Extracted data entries
*** Block opens ***

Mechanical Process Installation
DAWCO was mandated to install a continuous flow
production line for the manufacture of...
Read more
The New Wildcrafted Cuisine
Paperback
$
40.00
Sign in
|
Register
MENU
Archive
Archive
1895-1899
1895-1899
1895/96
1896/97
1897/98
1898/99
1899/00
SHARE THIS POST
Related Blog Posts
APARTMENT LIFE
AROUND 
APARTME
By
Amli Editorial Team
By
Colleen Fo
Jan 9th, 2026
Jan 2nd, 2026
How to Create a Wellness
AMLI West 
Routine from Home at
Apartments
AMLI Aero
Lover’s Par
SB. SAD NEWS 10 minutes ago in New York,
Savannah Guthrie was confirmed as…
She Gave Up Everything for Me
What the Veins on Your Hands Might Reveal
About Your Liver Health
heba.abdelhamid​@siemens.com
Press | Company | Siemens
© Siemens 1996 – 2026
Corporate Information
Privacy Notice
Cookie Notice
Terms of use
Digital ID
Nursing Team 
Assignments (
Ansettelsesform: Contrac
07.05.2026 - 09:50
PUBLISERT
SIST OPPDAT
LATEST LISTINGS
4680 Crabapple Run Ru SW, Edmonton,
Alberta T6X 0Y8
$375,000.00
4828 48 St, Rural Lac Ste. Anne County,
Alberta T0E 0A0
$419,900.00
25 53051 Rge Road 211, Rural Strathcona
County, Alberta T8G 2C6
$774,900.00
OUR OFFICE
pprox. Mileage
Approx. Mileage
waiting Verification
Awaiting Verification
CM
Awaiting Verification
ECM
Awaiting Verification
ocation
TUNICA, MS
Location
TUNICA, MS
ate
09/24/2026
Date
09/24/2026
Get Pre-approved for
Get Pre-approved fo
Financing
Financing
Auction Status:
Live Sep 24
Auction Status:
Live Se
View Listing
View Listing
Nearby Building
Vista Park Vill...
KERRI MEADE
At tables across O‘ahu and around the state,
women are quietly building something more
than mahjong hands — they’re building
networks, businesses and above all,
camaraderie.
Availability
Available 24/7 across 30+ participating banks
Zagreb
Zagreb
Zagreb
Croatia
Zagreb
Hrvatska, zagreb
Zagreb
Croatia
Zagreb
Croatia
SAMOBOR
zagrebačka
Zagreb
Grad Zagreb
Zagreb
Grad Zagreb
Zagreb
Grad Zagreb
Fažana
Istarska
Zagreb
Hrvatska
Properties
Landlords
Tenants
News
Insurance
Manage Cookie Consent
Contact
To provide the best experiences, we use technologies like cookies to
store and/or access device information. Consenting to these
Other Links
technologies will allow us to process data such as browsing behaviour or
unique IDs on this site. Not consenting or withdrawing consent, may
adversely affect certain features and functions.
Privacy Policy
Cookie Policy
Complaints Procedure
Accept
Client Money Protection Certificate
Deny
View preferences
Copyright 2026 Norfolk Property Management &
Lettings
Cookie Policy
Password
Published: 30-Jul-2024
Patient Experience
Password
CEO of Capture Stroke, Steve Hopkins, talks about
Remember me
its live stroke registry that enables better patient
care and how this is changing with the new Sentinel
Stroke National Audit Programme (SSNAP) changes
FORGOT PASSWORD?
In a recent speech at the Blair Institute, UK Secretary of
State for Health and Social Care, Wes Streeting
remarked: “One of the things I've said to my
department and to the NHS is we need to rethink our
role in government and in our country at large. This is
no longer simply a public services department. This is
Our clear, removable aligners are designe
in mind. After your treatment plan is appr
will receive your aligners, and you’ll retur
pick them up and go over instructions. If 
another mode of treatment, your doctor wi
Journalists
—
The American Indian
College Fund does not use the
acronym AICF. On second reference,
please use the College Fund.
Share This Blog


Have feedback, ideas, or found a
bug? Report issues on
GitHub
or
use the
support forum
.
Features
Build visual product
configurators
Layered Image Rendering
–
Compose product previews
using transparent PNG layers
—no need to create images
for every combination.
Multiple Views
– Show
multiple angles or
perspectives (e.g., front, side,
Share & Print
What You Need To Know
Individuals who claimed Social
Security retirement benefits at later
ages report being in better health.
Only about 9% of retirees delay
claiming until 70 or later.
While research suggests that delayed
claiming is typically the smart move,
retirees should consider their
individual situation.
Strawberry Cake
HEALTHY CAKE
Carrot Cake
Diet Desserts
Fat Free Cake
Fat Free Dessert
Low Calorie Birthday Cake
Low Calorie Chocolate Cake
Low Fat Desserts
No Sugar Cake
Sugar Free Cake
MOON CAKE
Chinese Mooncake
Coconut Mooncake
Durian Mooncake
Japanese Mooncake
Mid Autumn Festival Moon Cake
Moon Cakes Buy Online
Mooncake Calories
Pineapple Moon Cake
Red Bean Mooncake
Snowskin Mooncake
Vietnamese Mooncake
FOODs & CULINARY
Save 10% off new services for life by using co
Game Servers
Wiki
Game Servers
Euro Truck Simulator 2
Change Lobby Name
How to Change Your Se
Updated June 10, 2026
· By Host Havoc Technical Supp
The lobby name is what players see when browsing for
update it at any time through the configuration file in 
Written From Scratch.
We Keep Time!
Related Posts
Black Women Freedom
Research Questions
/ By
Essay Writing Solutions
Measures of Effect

*** Block closes ***

→ Problem statement
Reproduce all entries. Keep them exact.

→ Solved exercise
Mechanical Process Installation
DAWCO was mandated to install a continuous flow
production line for the manufacture of...
Read more
The New Wildcrafted Cuisine
Paperback
$
40.00
Sign in
|
Register
MENU
Archive
Archive
1895-1899
1895-1899
1895/96
1896/97
1897/98
1898/99
1899/00
SHARE THIS POST
Related Blog Posts
APARTMENT LIFE
AROUND 
APARTME
By
Amli Editorial Team
By
Colleen Fo
Jan 9th, 2026
Jan 2nd, 2026
How to Create a Wellness
AMLI West 
Routine from Home at
Apartments
AMLI Aero
Lover’s Par
SB. SAD NEWS 10 minutes ago in New York,
Savannah Guthrie was confirmed as…
She Gave Up Everything for Me
What the Veins on Your Hands Might Reveal
About Your Liver Health
heba.abdelhamid​@siemens.com
Press | Company | Siemens
© Siemens 1996 – 2026
Corporate Information
Privacy Notice
Cookie Notice
Terms of use
Digital ID
Nursing Team 
Assignments (
Ansettelsesform: Contrac
07.05.2026 - 09:50
PUBLISERT
SIST OPPDAT
LATEST LISTINGS
4680 Crabapple Run Ru SW, Edmonton,
Alberta T6X 0Y8
$375,000.00
4828 48 St, Rural Lac Ste. Anne County,
Alberta T0E 0A0
$419,900.00
25 53051 Rge Road 211, Rural Strathcona
County, Alberta T8G 2C6
$774,900.00
OUR OFFICE
pprox. Mileage
Approx. Mileage
waiting Verification
Awaiting Verification
CM
Awaiting Verification
ECM
Awaiting Verification
ocation
TUNICA, MS
Location
TUNICA, MS
ate
09/24/2026
Date
09/24/2026
Get Pre-approved for
Get Pre-approved fo
Financing
Financing
Auction Status:
Live Sep 24
Auction Status:
Live Se
View Listing
View Listing
Nearby Building
Vista Park Vill...
KERRI MEADE
At tables across O‘ahu and around the state,
women are quietly building something more
than mahjong hands — they’re building
networks, businesses and above all,
camaraderie.
Availability
Available 24/7 across 30+ participating banks
Zagreb
Zagreb
Zagreb
Croatia
Zagreb
Hrvatska, zagreb
Zagreb
Croatia
Zagreb
Croatia
SAMOBOR
zagrebačka
Zagreb
Grad Zagreb
Zagreb
Grad Zagreb
Zagreb
Grad Zagreb
Fažana
Istarska
Zagreb
Hrvatska
Properties
Landlords
Tenants
News
Insurance
Manage Cookie Consent
Contact
To provide the best experiences, we use technologies like cookies to
store and/or access device information. Consenting to these
Other Links
technologies will allow us to process data such as browsing behaviour or
unique IDs on this site. Not consenting or withdrawing consent, may
adversely affect certain features and functions.
Privacy Policy
Cookie Policy
Complaints Procedure
Accept
Client Money Protection Certificate
Deny
View preferences
Copyright 2026 Norfolk Property Management &
Lettings
Cookie Policy
Password
Published: 30-Jul-2024
Patient Experience
Password
CEO of Capture Stroke, Steve Hopkins, talks about
Remember me
its live stroke registry that enables better patient
care and how this is changing with the new Sentinel
Stroke National Audit Programme (SSNAP) changes
FORGOT PASSWORD?
In a recent speech at the Blair Institute, UK Secretary of
State for Health and Social Care, Wes Streeting
remarked: “One of the things I've said to my
department and to the NHS is we need to rethink our
role in government and in our country at large. This is
no longer simply a public services department. This is
Our clear, removable aligners are designe
in mind. After your treatment plan is appr
will receive your aligners, and you’ll retur
pick them up and go over instructions. If 
another mode of treatment, your doctor wi
Journalists
—
The American Indian
College Fund does not use the
acronym AICF. On second reference,
please use the College Fund.
Share This Blog


Have feedback, ideas, or found a
bug? Report issues on
GitHub
or
use the
support forum
.
Features
Build visual product
configurators
Layered Image Rendering
–
Compose product previews
using transparent PNG layers
—no need to create images
for every combination.
Multiple Views
– Show
multiple angles or
perspectives (e.g., front, side,
Share & Print
What You Need To Know
Individuals who claimed Social
Security retirement benefits at later
ages report being in better health.
Only about 9% of retirees delay
claiming until 70 or later.
While research suggests that delayed
claiming is typically the smart move,
retirees should consider their
individual situation.
Strawberry Cake
HEALTHY CAKE
Carrot Cake
Diet Desserts
Fat Free Cake
Fat Free Dessert
Low Calorie Birthday Cake
Low Calorie Chocolate Cake
Low Fat Desserts
No Sugar Cake
Sugar Free Cake
MOON CAKE
Chinese Mooncake
Coconut Mooncake
Durian Mooncake
Japanese Mooncake
Mid Autumn Festival Moon Cake
Moon Cakes Buy Online
Mooncake Calories
Pineapple Moon Cake
Red Bean Mooncake
Snowskin Mooncake
Vietnamese Mooncake
FOODs & CULINARY
Save 10% off new services for life by using co
Game Servers
Wiki
Game Servers
Euro Truck Simulator 2
Change Lobby Name
How to Change Your Se
Updated June 10, 2026
· By Host Havoc Technical Supp
The lobby name is what players see when browsing for
update it at any time through the configuration file in 
Written From Scratch.
We Keep Time!
Related Posts
Black Women Freedom
Research Questions
/ By
Essay Writing Solutions
Measures of Effect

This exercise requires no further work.